Tuesday, November 11, 2008


As seen in Playbill, The Weinstein company has acquired the film rights to Tracy Letts' Pulitzer, Tony, Jeff, Nobel, and American Dental Association winning play August: Osage County. Letts will write the script, no director or casting have been announced, and release is planned for 2011.

So what do we think? Will a movie version work? I hope they will resist the temptation to open it up too much, adding too many extra characters and outside scenes. With 13 characters, the play is already pretty expansive, and there is plenty of room inside the house for it to stay visually varied. We shall see. (I have similar worries about how John Patrick Shanley opened up Doubt for the upcoming movie--we'll see how well it works.)

Any ideas for a director? In terms of familiarity with large casts, complex plots, and fascinating language, my first two thoughts are Jonathan Demme (whose recent Rachel Getting Married is apparently a brilliant ensemble drama) and Stephen Frears, who can do anything, and is usually superb. If she has any interest, it would be great if original stage director Anna D. Shapiro were approached, but I don't know if they'd give such a big movie to someone who hadn't made one before.

What about casting? In an ideal world, of course, I'd love to see the entire original cast reunited (except maybe for the character of Jean, as someone who's 15 in 2008 is 18 in 2011, which is a significant difference). However, I'm not sure that could fly. It might take stars to get this thing made. The only adaptation of a play recently that  kept the original cast was The History Boys, and that was not widely seen in the US. Then again, Proof had Gwyneth Paltrow and Anthony Hopkins and still sank without a trace, so stars are hardly a guarantee.

But if we do need stars, who? I'm often good at fantasy casting, but I have to admit my mental well is dry at the moment. Anyone thinking of actors who would be perfect for these parts? Comment!

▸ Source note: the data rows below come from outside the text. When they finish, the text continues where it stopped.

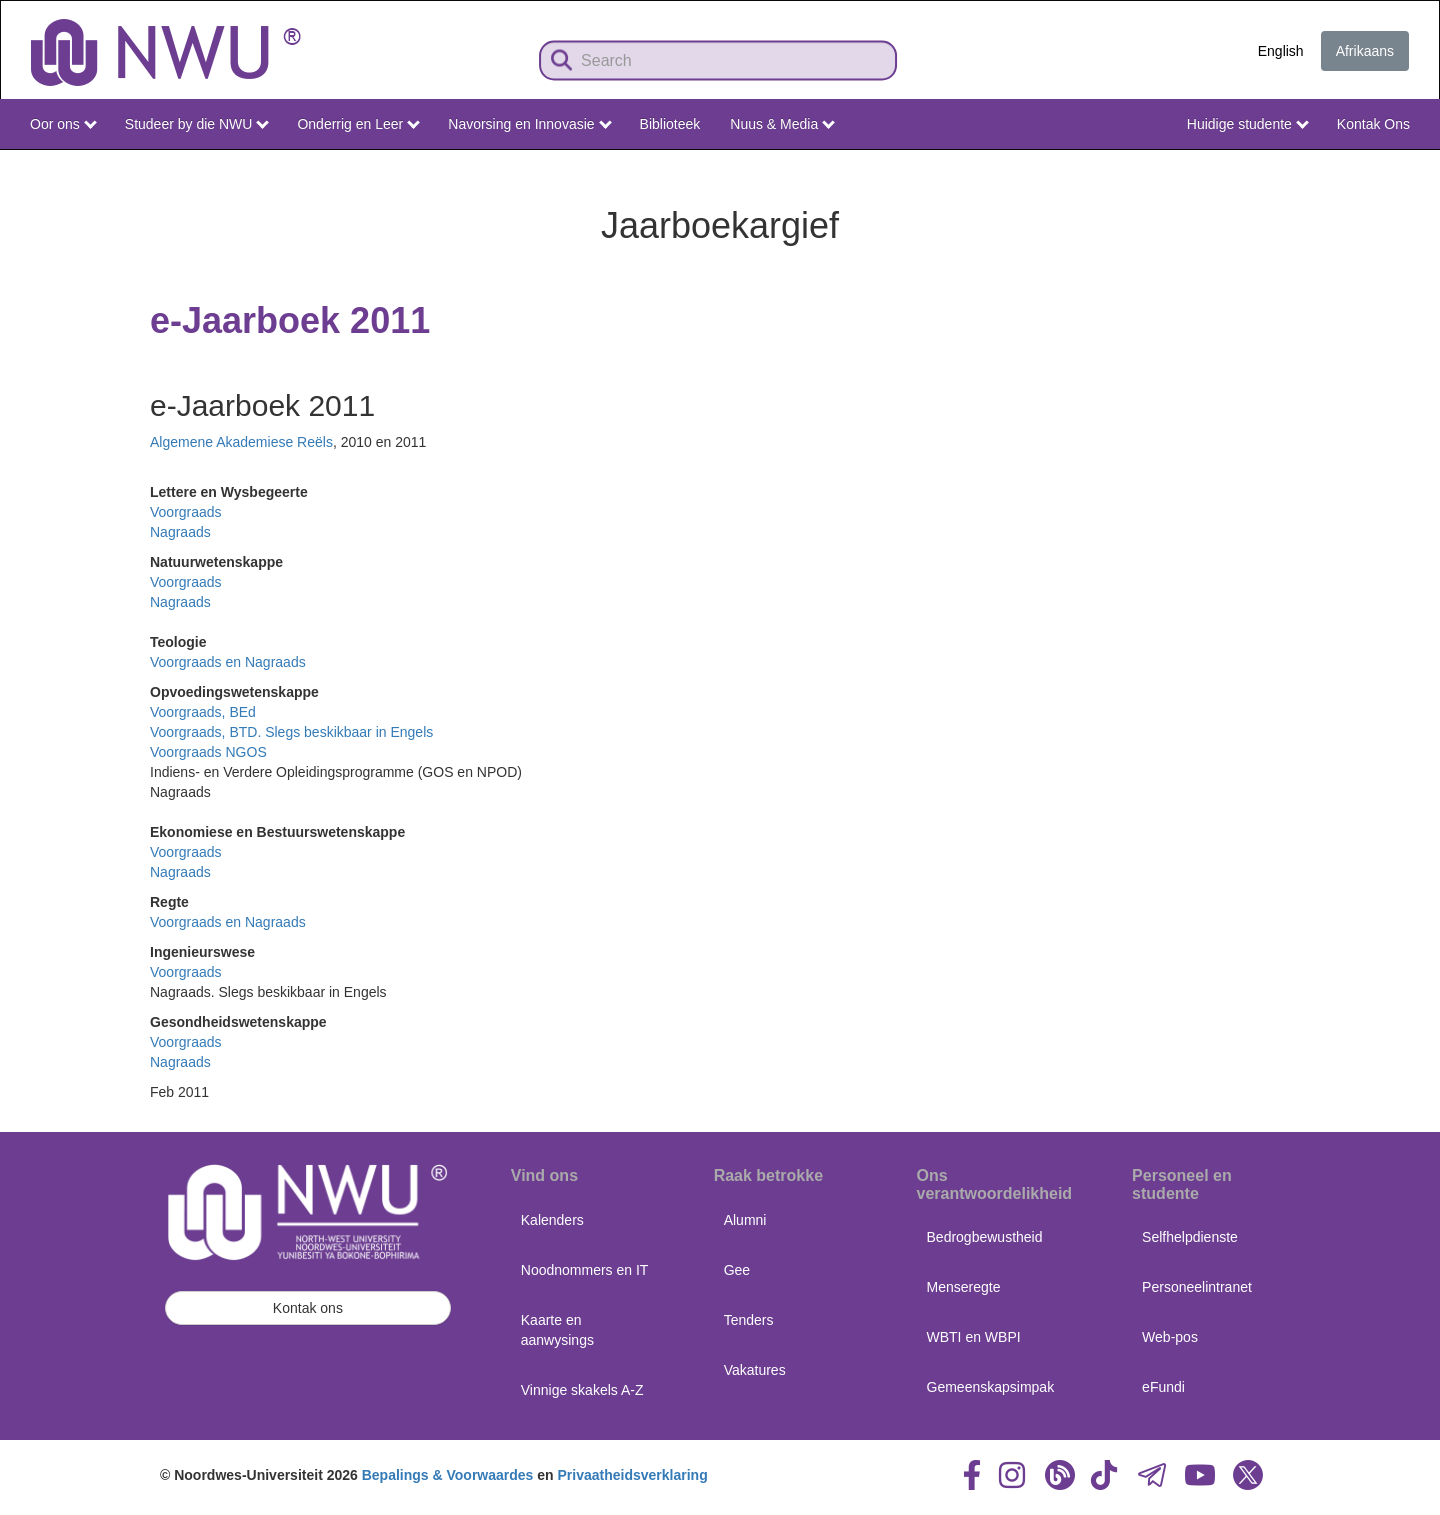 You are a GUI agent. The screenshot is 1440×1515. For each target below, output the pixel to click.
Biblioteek (670, 124)
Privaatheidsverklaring (633, 1475)
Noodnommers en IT (585, 1270)
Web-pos (1170, 1337)
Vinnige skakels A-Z (582, 1390)
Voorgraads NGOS (208, 752)
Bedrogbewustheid (985, 1237)
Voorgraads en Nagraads (228, 662)
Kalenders (552, 1220)
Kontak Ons (1373, 124)
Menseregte (964, 1287)
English (1281, 51)
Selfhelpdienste (1190, 1237)
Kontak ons (308, 1308)
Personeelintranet (1197, 1287)
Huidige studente (1248, 124)
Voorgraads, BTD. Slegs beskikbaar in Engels (291, 732)
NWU (1394, 168)
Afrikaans (1365, 51)
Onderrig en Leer (358, 124)
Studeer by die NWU (197, 124)
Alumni (745, 1220)
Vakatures (755, 1370)
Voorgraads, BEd (203, 712)
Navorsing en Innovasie (529, 124)
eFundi (1163, 1387)
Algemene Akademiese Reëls (241, 442)
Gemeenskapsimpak (991, 1387)
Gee (737, 1270)
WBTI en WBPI (974, 1337)
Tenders (749, 1320)
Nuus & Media (782, 124)
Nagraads (180, 532)
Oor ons (63, 124)
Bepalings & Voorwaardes (448, 1475)
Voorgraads (186, 512) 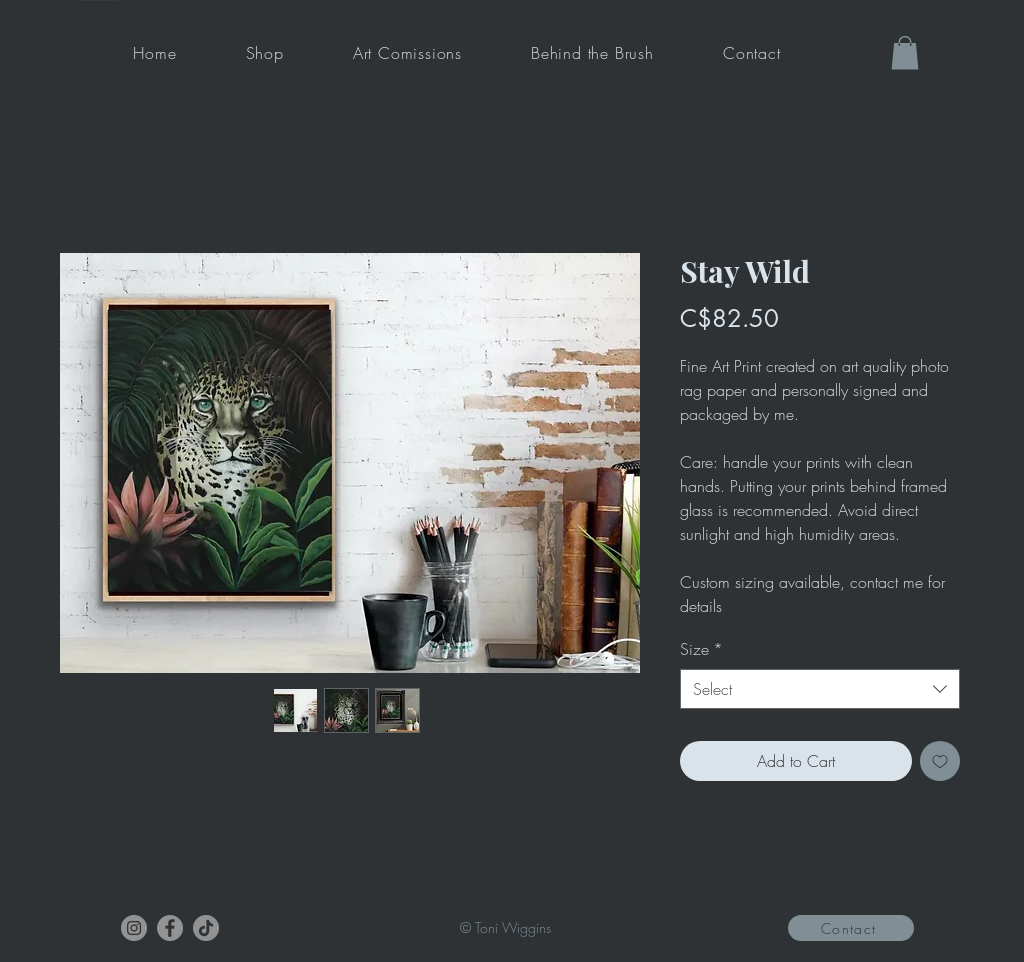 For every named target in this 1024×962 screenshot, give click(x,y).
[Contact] (851, 928)
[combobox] (820, 689)
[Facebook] (170, 928)
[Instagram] (134, 928)
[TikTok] (206, 928)
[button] (905, 52)
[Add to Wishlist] (940, 761)
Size (701, 649) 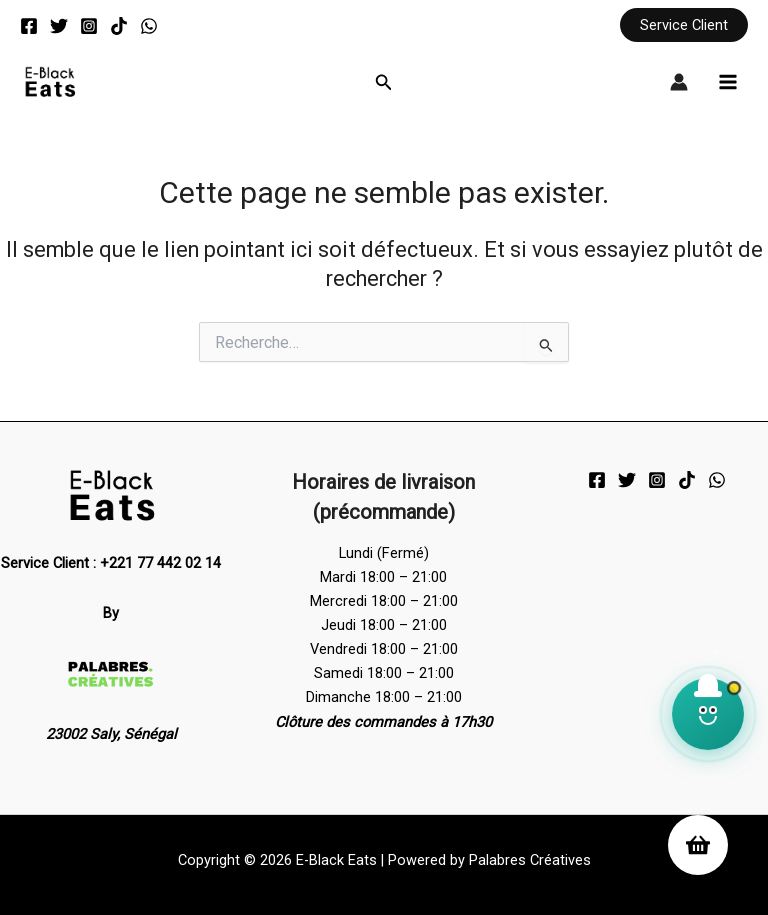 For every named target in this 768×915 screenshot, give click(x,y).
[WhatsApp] (149, 26)
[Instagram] (89, 26)
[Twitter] (59, 26)
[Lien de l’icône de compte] (679, 82)
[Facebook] (29, 26)
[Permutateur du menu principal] (728, 82)
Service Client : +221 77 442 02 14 (111, 564)
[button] (684, 25)
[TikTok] (119, 26)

Playbill is also reporting that the upcoming Roundabout revival of Hedda Gabler has been cast. In addition to the previously announced Mary-Louise Parker as Hedda, interesting names include Michael Cerveris as Tesman (It's a surprisingly nebbishy role for an actor who's usually so volcanic, and I'm not sure how it will work.) and Peter Stormare as Judge Brack. (An actual Scandinavian in the role, though he's Swedish rather than Norwegian.) Hedda Gabler is one of my favorite plays, but I have to ask if New York really needs another one. Broadway saw a superb production in 2001-02, with Kate Burton in the title role (which I saw) and more recently there was Ivo Van Hove's highly controversial Off-Broadway production at New York Theatre Workshop with Elizabeth Marvel dousing herself in tomato juice. (I told you it was controversial.) So why a new one so soon? I am sure Christopher Shinn's new translation will be strong, and director Ian Rickson is riding high from his acclaimed production of The Seagull. And there is no doubt that Parker, especially with her role on TV's Weeds, is certain to sell tickets. But what's the urgency to do this play again? I think it's great that people are being exposed to it, but couldn't they at least have waited for it to be off Broadway for  10 years?

1 comment:

Mr. K said...

Yeah, when you think of all the Ibsen plays other than Doll's House and Hedda Gabler, it makes you wonder if those are the only two anyone has ever read.

But then again, considering how expensive it is to rent or own space in NYC, I guess it's no surprise that everyone wants to go with a more familiar show with a Hollywood name.

Yeesh. Of course, if the Times would cover theatre outside of an 8 block radius, maybe people would be willing to take risks.

Or maybe the people that take risks would finally get attention.